• [RECORDS SHOWN]
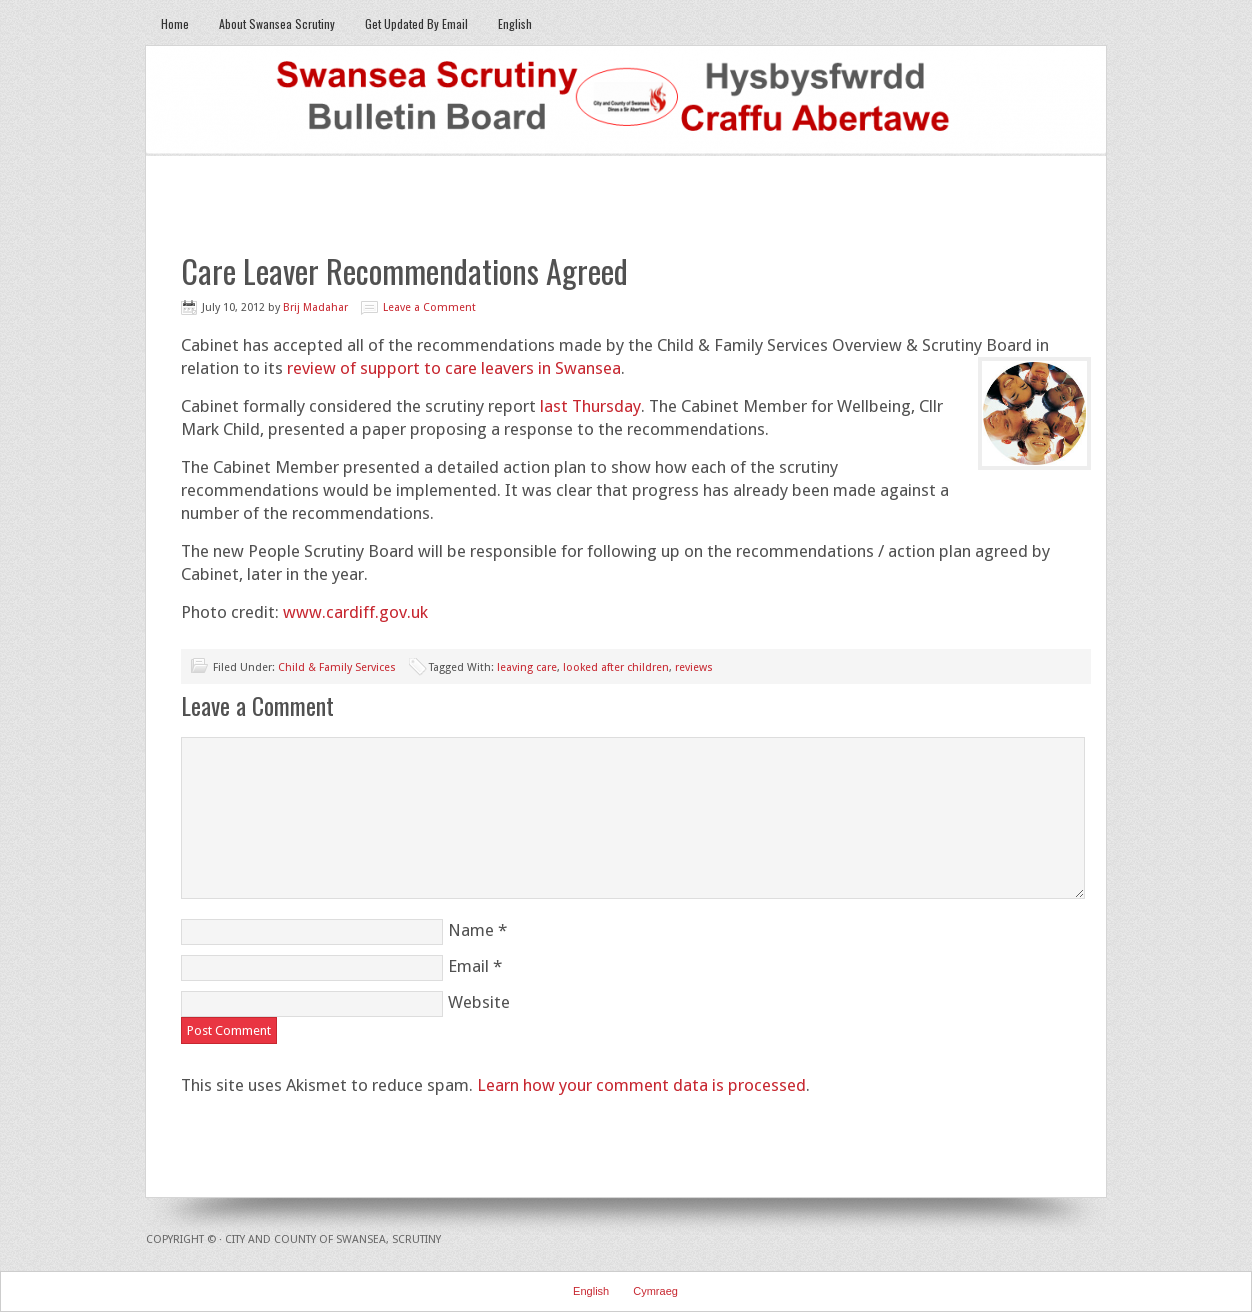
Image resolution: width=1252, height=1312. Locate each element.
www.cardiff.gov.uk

* * *

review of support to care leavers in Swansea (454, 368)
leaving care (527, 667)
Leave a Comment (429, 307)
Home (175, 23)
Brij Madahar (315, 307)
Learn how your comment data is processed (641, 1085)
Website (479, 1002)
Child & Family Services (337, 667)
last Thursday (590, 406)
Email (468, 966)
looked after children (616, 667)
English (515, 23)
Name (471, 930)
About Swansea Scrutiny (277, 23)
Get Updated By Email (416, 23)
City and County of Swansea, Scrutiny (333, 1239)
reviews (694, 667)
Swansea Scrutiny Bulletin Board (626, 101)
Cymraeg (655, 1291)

• [WHAT THE TASK REQUIRES]
In this listing, how many lines contain "Swansea"? Give the number without explanation.

• [RESULT FOR THIS EXERCISE]
4